Là, devant les ruines de la maison du traître, un grand feu venait d’être allumé. Des hommes, auxquels se joignirent bientôt des enfants et des femmes, attisaient ce feu, en y jetant des brassées de bois mort. En même temps que les cris d’horreur, ces mots de haine retentissaient dans l’air :

« Au feu, le traître !… Au feu, Simon Morgaz ! »

Et alors, une sorte de mannequin, habillé de haillons, fut traîné vers les flammes.

Jean comprit. La population de Chambly procédait, en effigie, à l’exécution du misérable, comme à Londres, on traîne encore par les rues l’image de Guy Fawkes, le criminel héros de la conspiration des Poudres.

Aujourd’hui, c’était le 27 septembre, c’était l’anniversaire du jour où Walter Hodge et ses compagnons, François Clerc et Robert Farran étaient morts sur l’échafaud.

Saisi d’horreur, Jean voulut fuir… Il ne put s’arracher du sol, où il semblait que ses pieds restaient irrésistiblement attachés. Là, il revoyait son père, accablé d’injures, accablé de coups, souillé de la boue que lui jetait cette foule, en proie à un délire de haine. Et il lui semblait que tout cet opprobre retombait sur lui, Jean Morgaz.

En ce moment, l’abbé Joann parut. La foule s’écarta pour lui livrer passage.

Lui aussi, il avait compris le sens de cette manifestation populaire. Et, en cet instant, il reconnut son frère, dont la figure livide lui apparut dans un reflet des flammes, tandis que cent voix criaient avec cette date odieuse du 27 septembre, le nom infamant de Simon Morgaz !
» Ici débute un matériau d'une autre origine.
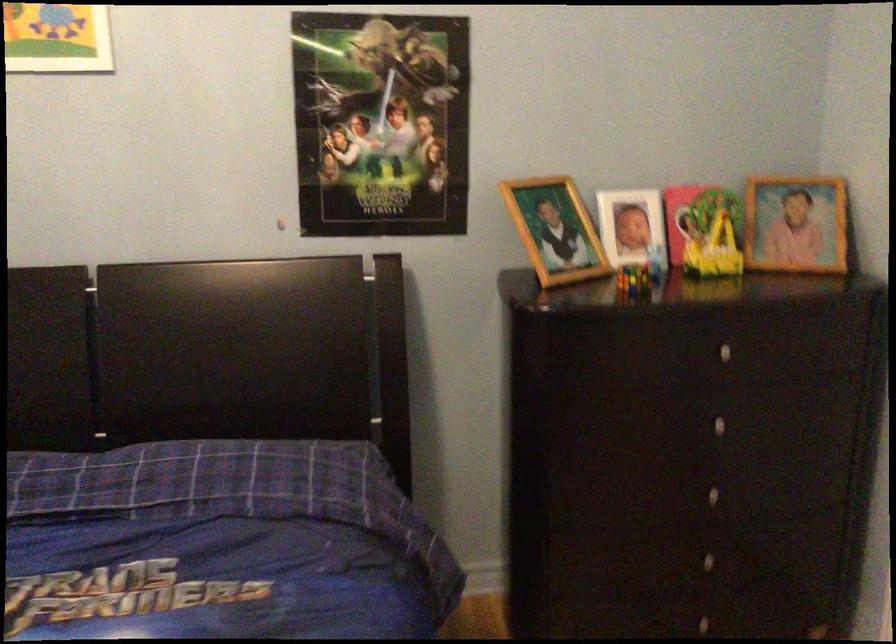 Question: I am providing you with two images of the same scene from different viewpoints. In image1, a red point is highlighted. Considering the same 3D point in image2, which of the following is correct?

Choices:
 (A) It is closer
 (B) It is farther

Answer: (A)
L’abbé Joann ne fut pas maître de lui. Il étendit les bras, il s’élança vers le bûcher, au moment où le mannequin allait être précipité au milieu de la fournaise.

« Au nom du Dieu de miséricorde, s’écria-t-il, pitié pour la mémoire de ce malheureux !… Dieu n’a-t-il pas des pardons pour tous les crimes !…
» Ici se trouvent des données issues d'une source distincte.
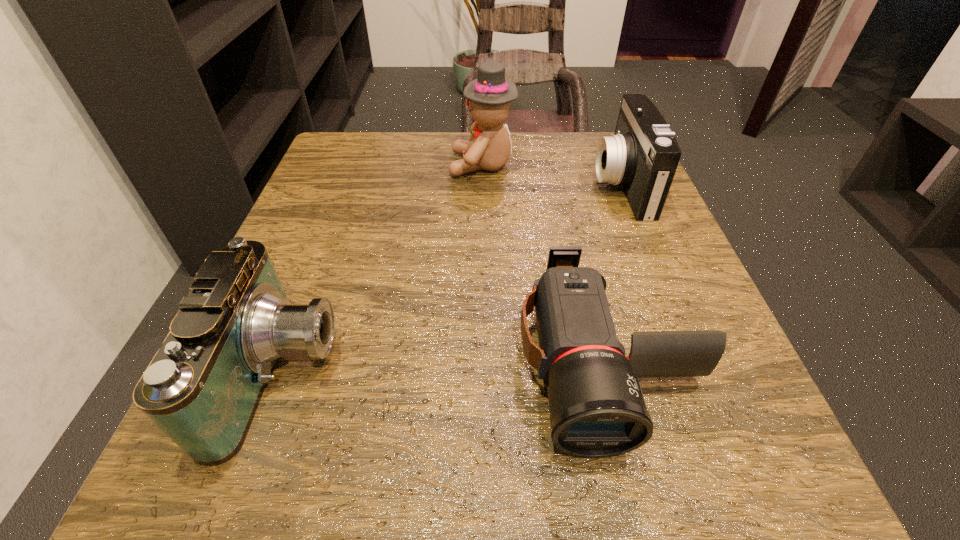 In order to click on free region at the right edge of the desktop in this screenshot , I will do `click(656, 290)`.

In the image, there is a desktop. Where is `vacant space at the near right corner`? This screenshot has width=960, height=540. vacant space at the near right corner is located at coordinates (766, 515).

This screenshot has width=960, height=540. In order to click on vacant point located between the farthest camcorder and the tallest object in this screenshot , I will do `click(552, 175)`.

You are a GUI agent. You are given a task and a screenshot of the screen. Output one action in this format:
    pyautogui.click(x=<x>, y=<y>)
    Task: Click on the unoccupied area between the shortest camcorder and the rag_doll
    
    Given the screenshot: What is the action you would take?
    pyautogui.click(x=544, y=262)

At what (x,y) coordinates should I click in order to perform the action: click on free area in between the rag_doll and the farthest camcorder. Please return your answer as a coordinate pair (x, y). Looking at the image, I should click on (552, 175).

Locate an element on the screen. free space between the shortest camcorder and the farthest camcorder is located at coordinates (613, 272).

Locate an element on the screen. This screenshot has height=540, width=960. vacant area that lies between the shortest camcorder and the farthest camcorder is located at coordinates (613, 272).

This screenshot has width=960, height=540. What are the coordinates of `free spot between the shortest object and the farthest camcorder` in the screenshot? It's located at (613, 272).

Locate an element on the screen. vacant region between the tallest object and the farthest camcorder is located at coordinates (552, 175).

Identify the location of vacant region between the shortest object and the tallest object. (544, 262).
— Il n’en a pas pour le crime de trahison envers la patrie, envers ceux qui ont combattu pour elle ! » répondit un des assistants.

Et, en un instant, le feu eut dévoré, comme il le faisait à chaque anniversaire, l’effigie de Simon Morgaz. Les clameurs redoublèrent et ne cessèrent qu’au moment où les flammes s’éteignirent.

Dans l’ombre, personne n’avait pu voir que Jean et Joann s’étaient rejoints, et que, là, tous deux, la main dans la main, ils baissaient la tête.

Sans avoir prononcé une parole, ils quittèrent le théâtre de cette horrible scène, et s’enfuirent de cette bourgade de Chambly, où ils ne devaient jamais revenir.




  1. C’est en 1854 seulement que le Parlement du Canada vota le rachat facultatif de ces charges ; mais nombre de propriétaires, fidèles aux anciens usages, les acquittent encore entre les mains du clergé sulpicien.